Video Capture Codec SPH RTP Render
Data Flow
Figure 2 Sending network data using DirectShow RTP
RTP Source RTP Demux Rph Decoder Video Render
Data Flow Figure 3 Using DIECTSHOW RTP Receive Network Data
Figures 2 and 3 show how Filters defined in DirectShow RTP is used. Figure 2 is a Filter GRAPH that collects local multimedia data and transmitted through the network using the RTP protocol. It contains a video acquisition filter of an output original video frame, following the encoded filter of a compressed frame. Once compressed, these frames are sent to RTP SPH Filter, fragmentation packages, generate RTP packets, and transmit them to RTP Render Filter, transfer them over the network. Figure 3 shows a filter graph to receive the video stream RTP package, play video. This Graph is composed of RTP Demux Filter, which is used to receive a package, a RTP Demux filter that is classified according to the source and load type, and a RTP RPH Filter that converts the RTP package to a compressed video frame.
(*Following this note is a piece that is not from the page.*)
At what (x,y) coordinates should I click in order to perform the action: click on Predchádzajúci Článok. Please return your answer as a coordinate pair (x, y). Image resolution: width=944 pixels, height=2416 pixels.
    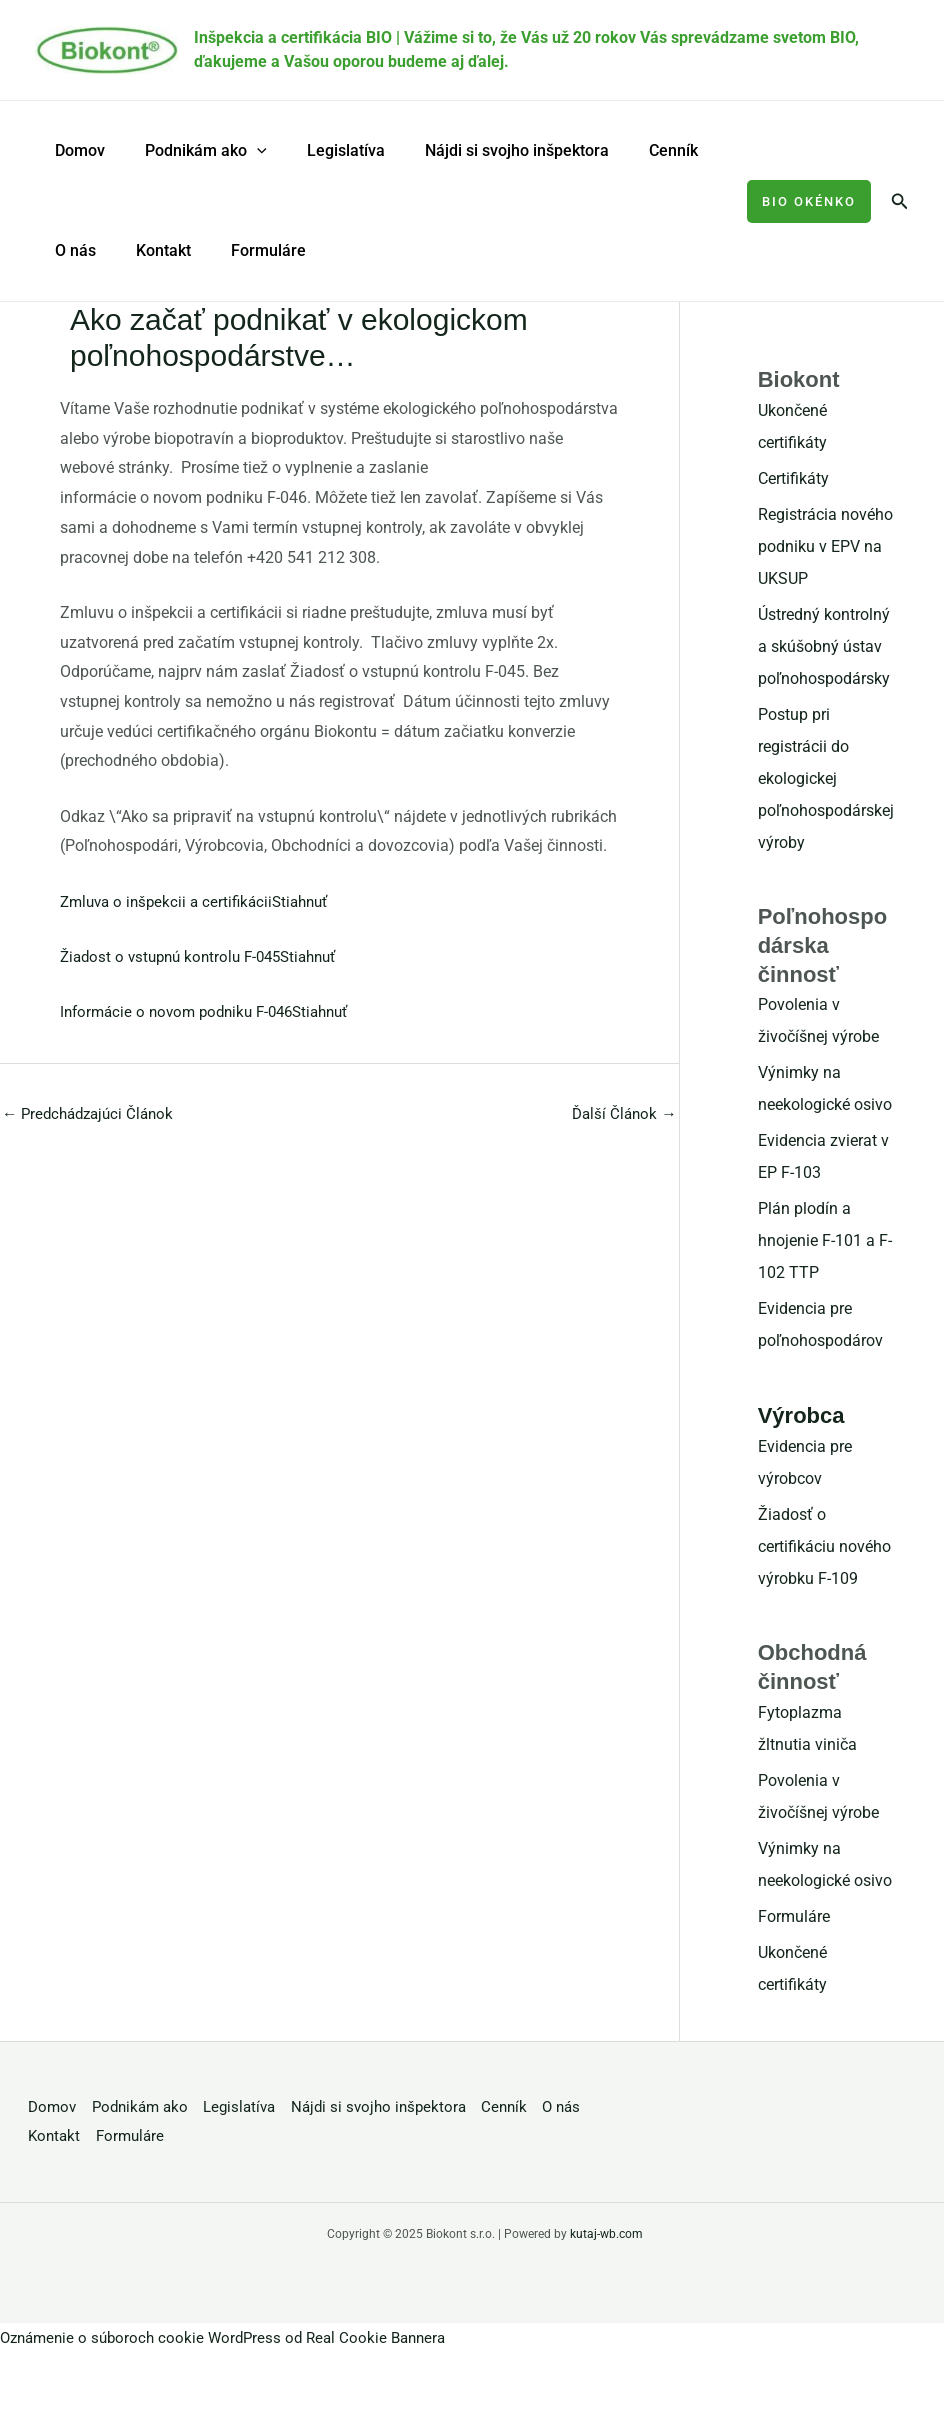     Looking at the image, I should click on (93, 1114).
These filters are then used to decode the decoded filter that displays the uncompressed frame.
The most important thing in the DirectShow RTP framework is the definition of Media Type used to display the RTP stream and the five filters used to receive, process, and send the RTP package. The definition of Media Type provides a useful way to describe the RTP stream in the DirectShow system structure, allowing future definitions of files that can add new processing RTP flow methods. The implementation of these Filter provides a set of components that can be easily created based on this NETMM application and provide a system structure that can be used in further research in the future NETMM.